■ The data
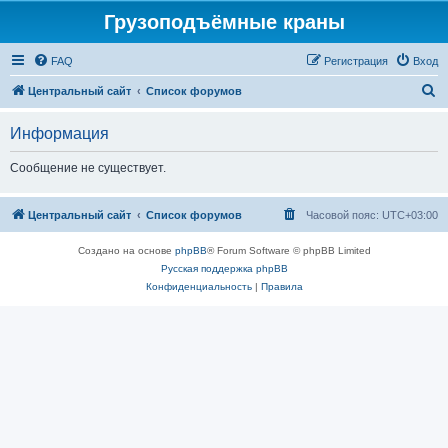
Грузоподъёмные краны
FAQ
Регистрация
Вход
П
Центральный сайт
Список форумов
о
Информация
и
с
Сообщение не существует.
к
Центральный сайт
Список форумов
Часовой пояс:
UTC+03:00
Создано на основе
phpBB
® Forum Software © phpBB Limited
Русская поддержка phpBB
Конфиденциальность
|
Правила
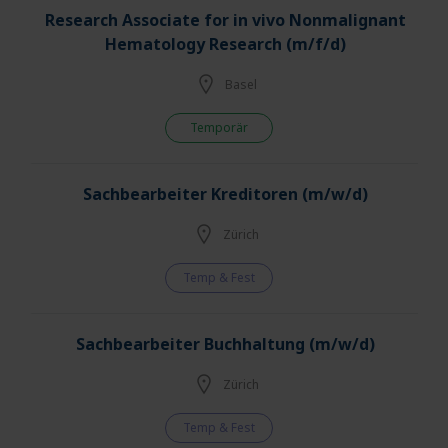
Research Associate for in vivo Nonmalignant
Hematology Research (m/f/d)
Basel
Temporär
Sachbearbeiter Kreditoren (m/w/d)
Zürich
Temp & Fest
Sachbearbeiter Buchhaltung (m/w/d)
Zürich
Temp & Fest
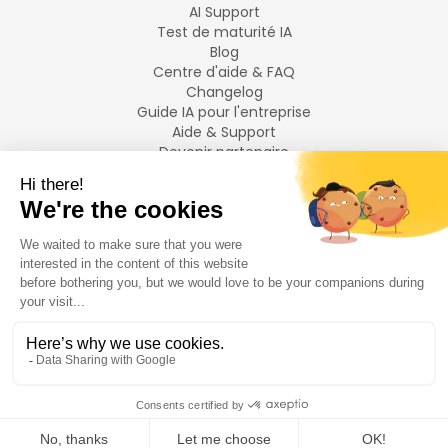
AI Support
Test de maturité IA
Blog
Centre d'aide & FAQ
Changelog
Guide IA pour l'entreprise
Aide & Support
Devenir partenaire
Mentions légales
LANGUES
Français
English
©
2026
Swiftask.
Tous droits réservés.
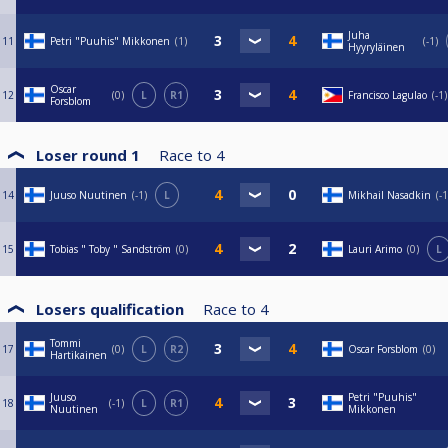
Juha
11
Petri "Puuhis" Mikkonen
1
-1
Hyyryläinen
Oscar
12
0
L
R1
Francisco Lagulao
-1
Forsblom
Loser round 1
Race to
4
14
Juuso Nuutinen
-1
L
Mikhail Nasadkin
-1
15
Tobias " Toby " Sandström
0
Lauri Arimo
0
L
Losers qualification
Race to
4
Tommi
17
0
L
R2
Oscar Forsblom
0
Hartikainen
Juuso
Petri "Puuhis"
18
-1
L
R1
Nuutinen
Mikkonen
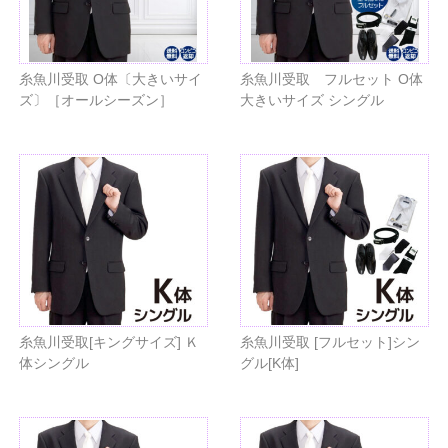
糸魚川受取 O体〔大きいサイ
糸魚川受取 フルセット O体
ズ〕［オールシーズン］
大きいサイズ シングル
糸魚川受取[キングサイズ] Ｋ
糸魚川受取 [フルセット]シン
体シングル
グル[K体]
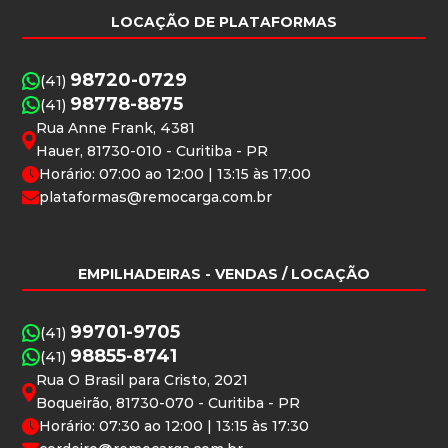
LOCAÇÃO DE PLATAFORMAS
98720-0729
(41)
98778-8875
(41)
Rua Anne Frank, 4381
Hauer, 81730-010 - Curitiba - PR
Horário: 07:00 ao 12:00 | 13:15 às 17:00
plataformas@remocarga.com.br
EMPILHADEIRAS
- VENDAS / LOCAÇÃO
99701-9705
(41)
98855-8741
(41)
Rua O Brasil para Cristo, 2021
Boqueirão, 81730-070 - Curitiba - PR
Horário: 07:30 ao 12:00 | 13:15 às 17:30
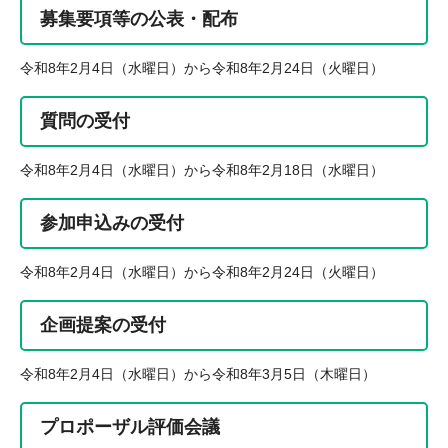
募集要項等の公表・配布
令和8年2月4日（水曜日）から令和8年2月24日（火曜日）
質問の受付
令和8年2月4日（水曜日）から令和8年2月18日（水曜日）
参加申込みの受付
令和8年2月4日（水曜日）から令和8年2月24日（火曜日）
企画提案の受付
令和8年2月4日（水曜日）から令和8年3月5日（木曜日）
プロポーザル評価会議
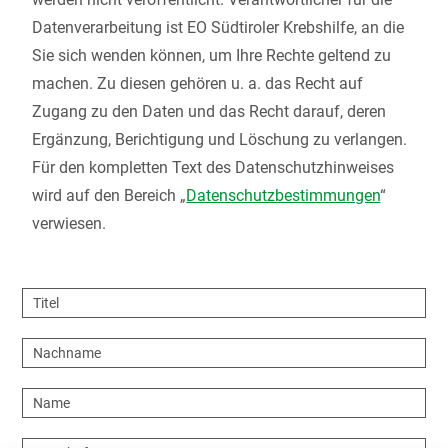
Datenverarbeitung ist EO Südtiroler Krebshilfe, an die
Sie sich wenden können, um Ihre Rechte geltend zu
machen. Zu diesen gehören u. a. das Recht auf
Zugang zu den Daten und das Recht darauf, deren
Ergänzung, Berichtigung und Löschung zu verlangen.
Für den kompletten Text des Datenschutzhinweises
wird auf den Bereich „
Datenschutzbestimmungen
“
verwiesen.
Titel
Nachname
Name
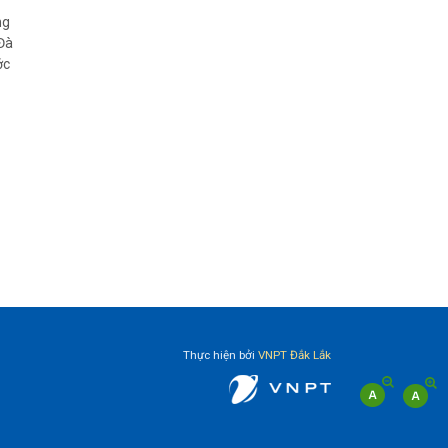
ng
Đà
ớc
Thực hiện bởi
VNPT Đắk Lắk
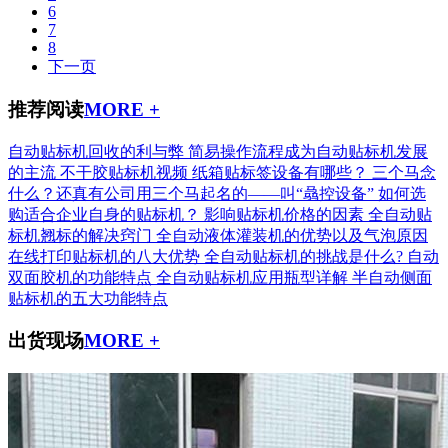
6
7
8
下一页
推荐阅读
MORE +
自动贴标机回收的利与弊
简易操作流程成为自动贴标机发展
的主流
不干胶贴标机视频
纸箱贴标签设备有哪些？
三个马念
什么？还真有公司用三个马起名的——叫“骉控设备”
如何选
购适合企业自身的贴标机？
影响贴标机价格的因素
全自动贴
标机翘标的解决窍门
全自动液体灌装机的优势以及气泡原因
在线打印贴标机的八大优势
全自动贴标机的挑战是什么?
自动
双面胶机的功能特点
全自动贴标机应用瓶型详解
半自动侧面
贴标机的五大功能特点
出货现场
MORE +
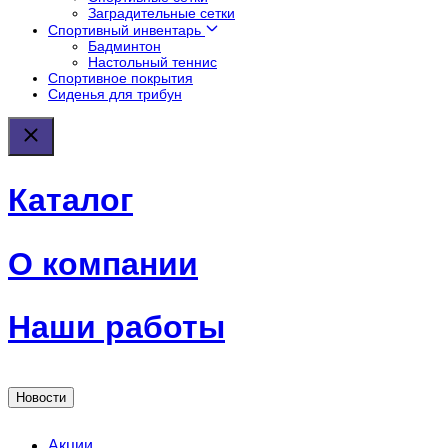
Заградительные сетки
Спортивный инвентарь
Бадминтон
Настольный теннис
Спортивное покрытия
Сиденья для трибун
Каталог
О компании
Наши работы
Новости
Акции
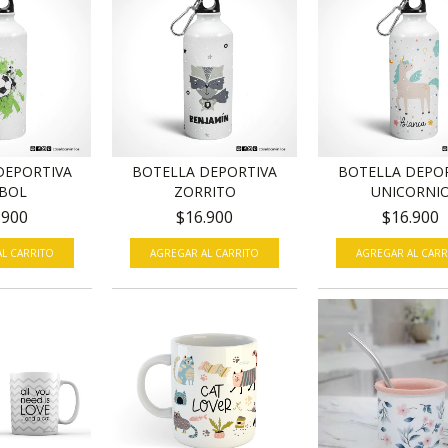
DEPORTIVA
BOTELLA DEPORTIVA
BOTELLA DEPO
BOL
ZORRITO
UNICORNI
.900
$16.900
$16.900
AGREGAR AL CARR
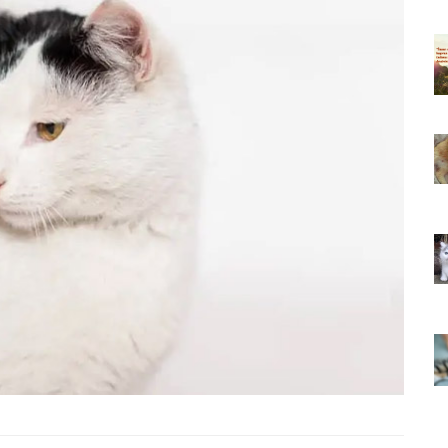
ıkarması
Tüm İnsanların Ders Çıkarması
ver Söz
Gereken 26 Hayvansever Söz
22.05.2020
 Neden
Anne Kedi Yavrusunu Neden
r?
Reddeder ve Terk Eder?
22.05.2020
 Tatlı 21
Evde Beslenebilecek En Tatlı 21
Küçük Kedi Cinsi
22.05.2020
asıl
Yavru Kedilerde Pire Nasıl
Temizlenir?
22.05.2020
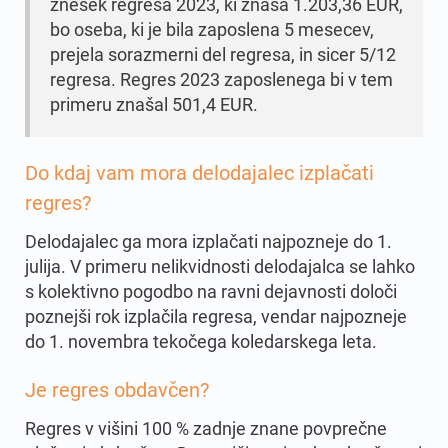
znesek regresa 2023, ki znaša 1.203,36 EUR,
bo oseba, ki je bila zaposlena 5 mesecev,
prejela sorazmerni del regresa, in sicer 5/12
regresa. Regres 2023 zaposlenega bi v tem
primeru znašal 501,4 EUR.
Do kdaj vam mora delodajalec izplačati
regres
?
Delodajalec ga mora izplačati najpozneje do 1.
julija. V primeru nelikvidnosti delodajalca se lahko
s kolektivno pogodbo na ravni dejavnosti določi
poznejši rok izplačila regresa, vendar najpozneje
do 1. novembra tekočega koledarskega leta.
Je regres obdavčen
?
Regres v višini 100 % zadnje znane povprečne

--

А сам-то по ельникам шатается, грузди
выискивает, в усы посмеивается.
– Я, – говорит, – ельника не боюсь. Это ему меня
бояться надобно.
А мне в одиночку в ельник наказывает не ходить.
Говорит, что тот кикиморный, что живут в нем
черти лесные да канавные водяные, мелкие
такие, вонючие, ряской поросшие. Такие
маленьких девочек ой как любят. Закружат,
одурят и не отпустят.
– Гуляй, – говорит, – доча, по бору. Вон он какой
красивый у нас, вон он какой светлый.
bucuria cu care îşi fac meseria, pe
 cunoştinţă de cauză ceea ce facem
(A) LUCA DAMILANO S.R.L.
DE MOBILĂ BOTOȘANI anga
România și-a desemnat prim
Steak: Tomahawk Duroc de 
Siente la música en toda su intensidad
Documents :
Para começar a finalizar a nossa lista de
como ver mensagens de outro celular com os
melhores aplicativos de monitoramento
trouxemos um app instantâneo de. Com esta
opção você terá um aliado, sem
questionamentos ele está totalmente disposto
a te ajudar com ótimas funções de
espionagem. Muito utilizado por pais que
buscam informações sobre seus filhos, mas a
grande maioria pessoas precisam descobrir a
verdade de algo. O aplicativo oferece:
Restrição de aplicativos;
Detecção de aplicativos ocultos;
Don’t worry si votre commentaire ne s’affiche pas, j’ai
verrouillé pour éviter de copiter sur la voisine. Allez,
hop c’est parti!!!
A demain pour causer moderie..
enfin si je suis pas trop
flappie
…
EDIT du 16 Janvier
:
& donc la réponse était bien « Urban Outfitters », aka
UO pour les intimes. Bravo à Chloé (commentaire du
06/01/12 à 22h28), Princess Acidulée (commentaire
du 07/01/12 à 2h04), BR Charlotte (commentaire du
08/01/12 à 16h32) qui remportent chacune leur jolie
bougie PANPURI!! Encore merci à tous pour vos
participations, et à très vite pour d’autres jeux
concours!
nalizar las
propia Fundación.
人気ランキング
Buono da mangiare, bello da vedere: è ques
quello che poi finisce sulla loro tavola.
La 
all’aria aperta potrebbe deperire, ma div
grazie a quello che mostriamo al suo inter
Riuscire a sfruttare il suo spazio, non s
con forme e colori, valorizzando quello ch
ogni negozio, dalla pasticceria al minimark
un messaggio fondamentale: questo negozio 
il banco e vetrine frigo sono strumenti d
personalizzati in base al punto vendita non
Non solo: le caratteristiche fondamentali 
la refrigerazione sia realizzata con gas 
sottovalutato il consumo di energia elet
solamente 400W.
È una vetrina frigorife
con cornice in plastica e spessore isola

---

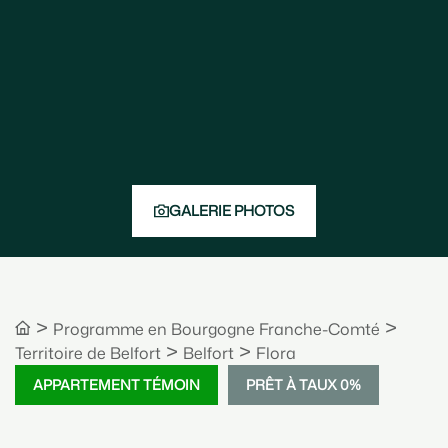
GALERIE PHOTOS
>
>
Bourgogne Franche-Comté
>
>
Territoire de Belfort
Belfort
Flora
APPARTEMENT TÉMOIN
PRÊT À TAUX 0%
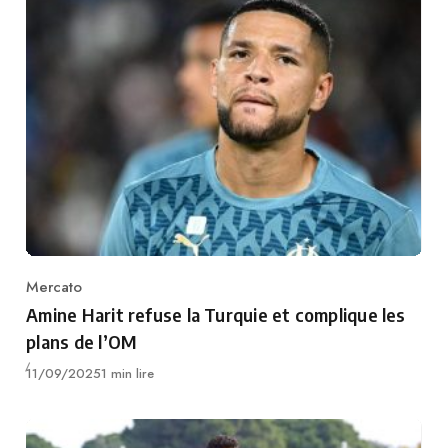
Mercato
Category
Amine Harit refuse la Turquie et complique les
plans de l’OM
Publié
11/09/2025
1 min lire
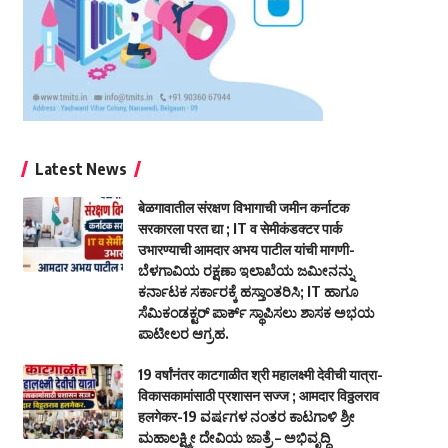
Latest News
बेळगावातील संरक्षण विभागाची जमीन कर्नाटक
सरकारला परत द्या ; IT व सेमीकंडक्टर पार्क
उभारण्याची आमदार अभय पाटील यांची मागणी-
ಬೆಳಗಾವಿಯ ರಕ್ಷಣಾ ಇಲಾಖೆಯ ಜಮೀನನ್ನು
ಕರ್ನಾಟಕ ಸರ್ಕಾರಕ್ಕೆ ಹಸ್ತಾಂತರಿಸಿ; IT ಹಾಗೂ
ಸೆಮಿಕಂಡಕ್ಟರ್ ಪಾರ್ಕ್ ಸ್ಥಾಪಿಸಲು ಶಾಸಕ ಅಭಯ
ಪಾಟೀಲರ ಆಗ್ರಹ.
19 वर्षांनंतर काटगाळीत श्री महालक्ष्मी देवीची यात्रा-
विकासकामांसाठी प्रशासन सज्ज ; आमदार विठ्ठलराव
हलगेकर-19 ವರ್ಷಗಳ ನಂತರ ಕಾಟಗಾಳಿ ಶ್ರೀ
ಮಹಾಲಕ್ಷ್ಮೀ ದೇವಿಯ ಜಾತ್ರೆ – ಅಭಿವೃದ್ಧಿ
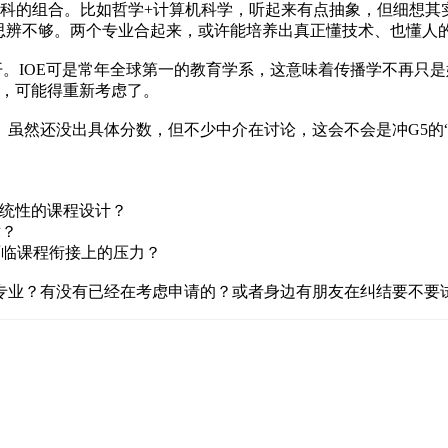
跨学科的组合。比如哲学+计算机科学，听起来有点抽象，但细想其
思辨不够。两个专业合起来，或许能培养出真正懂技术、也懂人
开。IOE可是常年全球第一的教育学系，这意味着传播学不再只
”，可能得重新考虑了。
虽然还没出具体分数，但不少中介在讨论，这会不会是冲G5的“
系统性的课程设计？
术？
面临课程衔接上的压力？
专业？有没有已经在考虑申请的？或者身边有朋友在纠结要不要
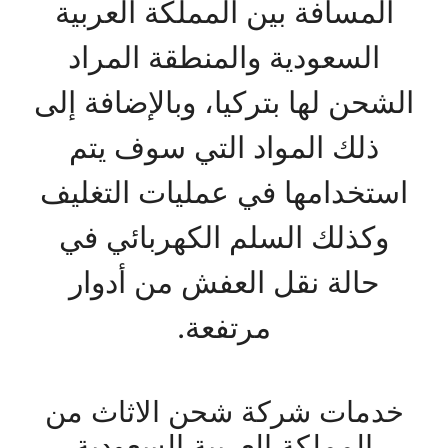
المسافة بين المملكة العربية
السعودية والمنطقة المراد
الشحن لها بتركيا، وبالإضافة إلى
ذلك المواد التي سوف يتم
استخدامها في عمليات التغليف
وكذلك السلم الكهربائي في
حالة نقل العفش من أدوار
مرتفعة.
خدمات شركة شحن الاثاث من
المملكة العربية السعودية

■ The task
All lines in the records that contain "mora" are to be copied and returned.

■ Solution to the exercise
Do kdaj vam mora delodajalec izplačati
Delodajalec ga mora izplačati najpozneje do 1.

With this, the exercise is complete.